Relevant logs and/or screenshots
## Global Push Rule
irb(main):033:0> pp PushRule.first["commit_message_regex"]
"^[A-Z]+[0-9]?-[0-9]+"
=> "^[A-Z]+[0-9]?-[0-9]+"
## Project in top-level Group
irb(main):027:0> project = Project.find(13)
=> #<Project id:13 reysspeeder/push_rules_maybeeee>>
irb(main):028:0> pp project.group.predefined_push_rule["commit_message_regex"]
"^[A-Z]+[0-9]?-[0-9]+"
=> "^[A-Z]+[0-9]?-[0-9]+"
## Project in subgroup
irb(main):029:0> project = Project.find(12)
=> #<Project id:12 reysspeeder/subgroup1/can_i_has_push_rule>>
irb(main):030:0> pp project.group.predefined_push_rule["commit_message_regex"]
""
=> ""
Output of checks
Results of GitLab environment info
Expand for output related to GitLab environment info
(For installations with omnibus-gitlab package run and paste the output of: `sudo gitlab-rake gitlab:env:info`) (For installations from source run and paste the output of: `sudo -u git -H bundle exec rake gitlab:env:info RAILS_ENV=production`)

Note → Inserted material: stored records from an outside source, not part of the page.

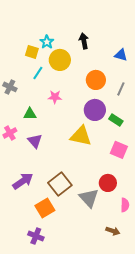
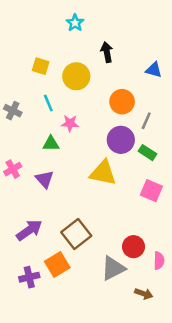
cyan star: (47, 42) -> (75, 23), moved
cyan line: (38, 73) -> (48, 103), moved, turned -56
gray line: (121, 89) -> (146, 121), moved
green triangle: (30, 114) -> (51, 144), moved
red circle: (108, 183) -> (133, 247), moved
gray triangle: (89, 198) -> (113, 268), moved, turned 45
purple cross: (36, 236) -> (29, 277), moved, turned -35

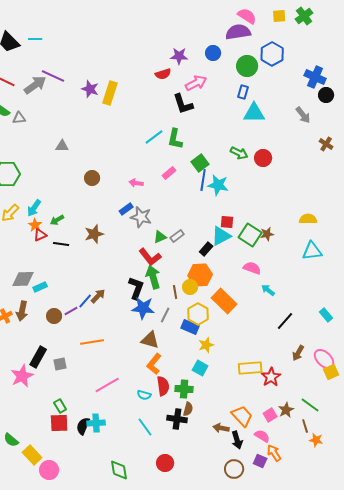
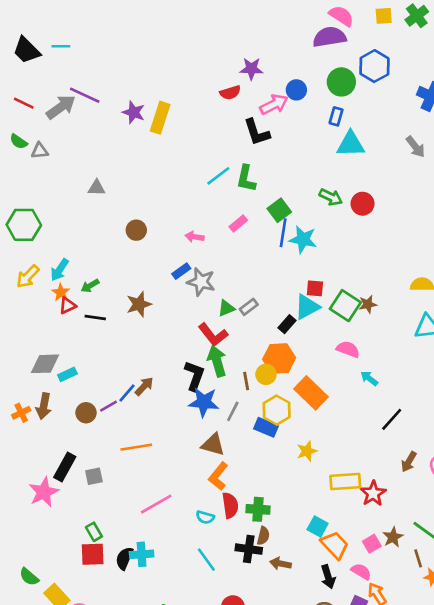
blue circle: (213, 53) -> (296, 90), moved
yellow star: (206, 345) -> (307, 451), moved
cyan square: (200, 368) -> (318, 527), moved
brown arrow: (221, 428) -> (280, 564), moved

Results of GitLab application Check
Expand for output related to the GitLab application check
(For installations with omnibus-gitlab package run and paste the output of:
sudo gitlab-rake gitlab:check SANITIZE=true
)(For installations from source run and paste the output of:
sudo -u git -H bundle exec rake gitlab:check RAILS_ENV=production SANITIZE=true
)(we will only investigate if the tests are passing)
Possible workaround
To enable push rules on existing projects you'll need to directly target the project's settings. It can be automated through the REST APIs:
- List every existing project (responses are paginated).
- Add push rules to each project with prevent_secrets (set to true to turn on) and file_name_regex (with suitable regex value) passed as parameters.